Manipulating charge transfer at the nanostructure interface of a S–scheme heterostructure is critical to the photocatalytic performance and practical application. Here, we design a novel S–scheme conjugated photocatalyst CdS/CNTs/ZnxAg1−xWO4 (CZA/CNx) capable of accelerating antibiotic degradation under visible light. Experimental results showed that first-order kinetic constants of CZA/CNx were 1.59, 2.57, and 1.73 times that of CdS/ZnxAg1−xWO4 for amoxicillin degradation, respectively. A series of characterization analysis demonstrated that delocalized π-bonds were existed in a whole composite system (SC–CC···CO) and its could produce a easily excited state of triplet state T1 instead of lowest singlet excited state S1 generated from the ground state (S0). In situ XPS indicated that the electrons will migrate from CdS to ZA/CNx via conjugated redox pathway.
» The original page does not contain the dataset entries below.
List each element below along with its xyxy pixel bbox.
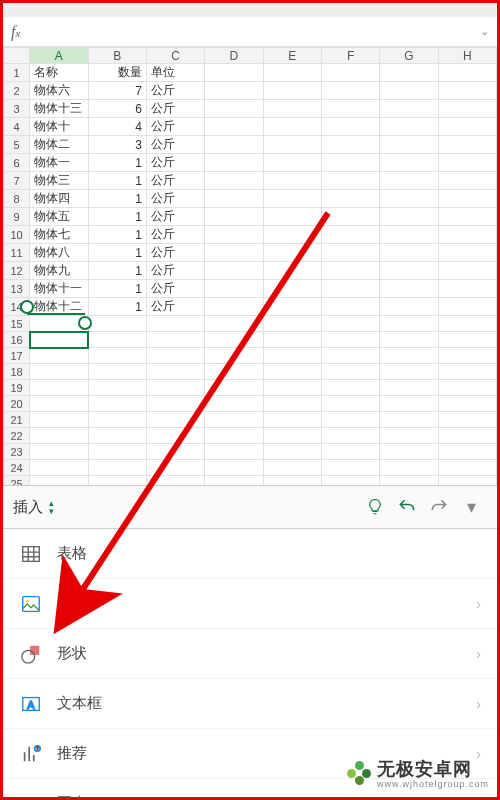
cell[interactable]: [263, 316, 321, 332]
cell[interactable]: [263, 460, 321, 476]
cell[interactable]: [380, 316, 438, 332]
cell[interactable]: [30, 380, 88, 396]
cell[interactable]: [380, 476, 438, 486]
row-header[interactable]: 4: [4, 118, 30, 136]
column-header[interactable]: E: [263, 48, 321, 64]
cell[interactable]: [30, 396, 88, 412]
cell[interactable]: [321, 172, 379, 190]
cell[interactable]: [263, 298, 321, 316]
cell[interactable]: 1: [88, 244, 146, 262]
redo-icon[interactable]: [423, 497, 455, 517]
cell[interactable]: [263, 428, 321, 444]
row-header[interactable]: 3: [4, 100, 30, 118]
cell[interactable]: 物体十二: [30, 298, 88, 316]
cell[interactable]: [321, 226, 379, 244]
cell[interactable]: [321, 100, 379, 118]
cell[interactable]: [88, 460, 146, 476]
cell[interactable]: [321, 364, 379, 380]
cell[interactable]: 公斤: [146, 244, 204, 262]
cell[interactable]: [438, 396, 496, 412]
cell[interactable]: [438, 64, 496, 82]
menu-item-textbox[interactable]: A文本框›: [3, 679, 497, 729]
chevron-down-icon[interactable]: ⌄: [480, 25, 489, 38]
cell[interactable]: 物体十: [30, 118, 88, 136]
cell[interactable]: [380, 444, 438, 460]
row-header[interactable]: 25: [4, 476, 30, 486]
cell[interactable]: [88, 444, 146, 460]
cell[interactable]: [380, 428, 438, 444]
cell[interactable]: 7: [88, 82, 146, 100]
cell[interactable]: [438, 444, 496, 460]
cell[interactable]: 物体七: [30, 226, 88, 244]
cell[interactable]: [88, 428, 146, 444]
cell[interactable]: [380, 412, 438, 428]
cell[interactable]: 公斤: [146, 226, 204, 244]
spreadsheet-grid[interactable]: ABCDEFGH 1名称数量单位2物体六7公斤3物体十三6公斤4物体十4公斤5物…: [3, 47, 497, 485]
row-header[interactable]: 12: [4, 262, 30, 280]
cell[interactable]: [380, 100, 438, 118]
cell[interactable]: [146, 444, 204, 460]
mode-selector[interactable]: 插入: [13, 498, 43, 517]
cell[interactable]: [205, 412, 263, 428]
more-icon[interactable]: ▾: [455, 496, 487, 518]
cell[interactable]: [88, 380, 146, 396]
lightbulb-icon[interactable]: [359, 498, 391, 516]
cell[interactable]: [438, 100, 496, 118]
cell[interactable]: 1: [88, 298, 146, 316]
cell[interactable]: [88, 396, 146, 412]
cell[interactable]: [380, 380, 438, 396]
cell[interactable]: [263, 172, 321, 190]
cell[interactable]: [380, 244, 438, 262]
cell[interactable]: [438, 316, 496, 332]
cell[interactable]: [380, 364, 438, 380]
cell[interactable]: [205, 64, 263, 82]
cell[interactable]: 物体八: [30, 244, 88, 262]
cell[interactable]: 公斤: [146, 172, 204, 190]
row-header[interactable]: 20: [4, 396, 30, 412]
cell[interactable]: [321, 412, 379, 428]
cell[interactable]: 公斤: [146, 82, 204, 100]
cell[interactable]: [263, 262, 321, 280]
cell[interactable]: [321, 460, 379, 476]
cell[interactable]: [263, 380, 321, 396]
cell[interactable]: [263, 64, 321, 82]
cell[interactable]: [205, 208, 263, 226]
cell[interactable]: [263, 154, 321, 172]
cell[interactable]: [146, 380, 204, 396]
cell[interactable]: 1: [88, 262, 146, 280]
row-header[interactable]: 16: [4, 332, 30, 348]
cell[interactable]: 1: [88, 280, 146, 298]
cell[interactable]: [380, 64, 438, 82]
row-header[interactable]: 22: [4, 428, 30, 444]
row-header[interactable]: 6: [4, 154, 30, 172]
cell[interactable]: [321, 332, 379, 348]
cell[interactable]: 1: [88, 226, 146, 244]
cell[interactable]: 物体五: [30, 208, 88, 226]
cell[interactable]: 公斤: [146, 100, 204, 118]
cell[interactable]: [205, 476, 263, 486]
cell[interactable]: [88, 348, 146, 364]
cell[interactable]: [146, 428, 204, 444]
cell[interactable]: 物体三: [30, 172, 88, 190]
cell[interactable]: [380, 118, 438, 136]
cell[interactable]: [380, 154, 438, 172]
cell[interactable]: [205, 262, 263, 280]
cell[interactable]: [263, 136, 321, 154]
cell[interactable]: [321, 476, 379, 486]
cell[interactable]: 名称: [30, 64, 88, 82]
row-header[interactable]: 7: [4, 172, 30, 190]
cell[interactable]: [205, 332, 263, 348]
cell[interactable]: 公斤: [146, 154, 204, 172]
cell[interactable]: [438, 332, 496, 348]
cell[interactable]: [438, 380, 496, 396]
cell[interactable]: [263, 364, 321, 380]
cell[interactable]: [263, 444, 321, 460]
cell[interactable]: [438, 476, 496, 486]
column-header[interactable]: D: [205, 48, 263, 64]
corner-cell[interactable]: [4, 48, 30, 64]
cell[interactable]: [380, 82, 438, 100]
cell[interactable]: [321, 64, 379, 82]
cell[interactable]: [380, 190, 438, 208]
cell[interactable]: [30, 412, 88, 428]
menu-item-shapes[interactable]: 形状›: [3, 629, 497, 679]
Furthermore, this pathway of charge transfer is prevented from the opposite trend, which is depended on establishment of internal electric field and a Schottky barrier in S–scheme conjugated photocatalyst. The density functional theory calculation (DFT) revealed Fermi level of CdS and ZAx were −3.81 eV and −6.80 eV, indicating the conjugated redox pathway of electron transfer is feasible. The successful application of this S–scheme conjugated photocatalyst strategy provide a new direction of conjugated photocatalyst synthesis to address the increasing antibiotic contamination.